Prof Vulchanova’s results showed that ASD children had significantly fewer pointing gestures compared to the other groups. The ASD children also had fewer index finger pointing and no contact pointing. However, there were no differences between groups when looking at other measures including object manipulation or caregiver’s gesture production.
These results are extremely important as they highlight that index finger pointing without contact with the referent is the most complex form of non-verbal communication, and is as such similar to language. They also help to provide a framework for observing young children and using behaviours, such as absence of finger pointing as warning signs. These early signs could be used for referral to professional assessment and as a way of introducing early intervention for the children. This is particularly important, as many children go undiagnosed until they are adults, putting them at a potential disadvantage during their education. With an early diagnosis, children can receive specialised education during school to help support their learning.
What aspect of ASD do you plan to research next?

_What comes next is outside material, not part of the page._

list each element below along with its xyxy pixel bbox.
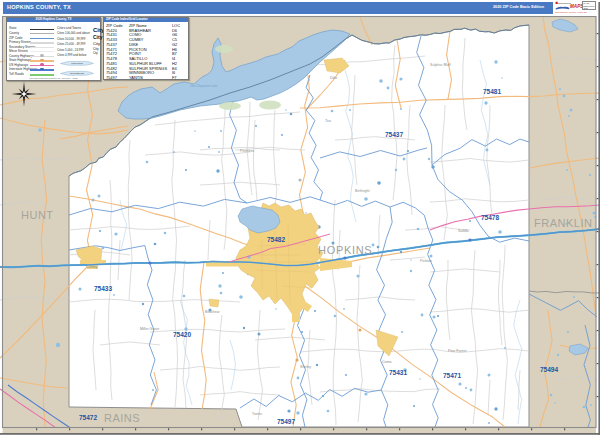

<> Words are at the heart of the language system. They form the basic level of language processing and constitute a milestone in early language development. The very process of language development starts by the infant becoming apt at isolating potential word candidates in the speech stream, and gradually associating these sound segments with meaning. Usually, concrete words are learned faster than abstract words. Children with autism are successful at learning the sound shape of words; however, they may have difficulties with learning their meanings. Exactly what causes such problems is still largely an open question. In a series of studies, we will compare children with autism to children with language impairment and establish their word learning profiles, also in regard to concrete and abstract labels. We also plan to establish how digital technology (e.g., social robots) impacts on word learning in these groups of children, pointing to possible interventions.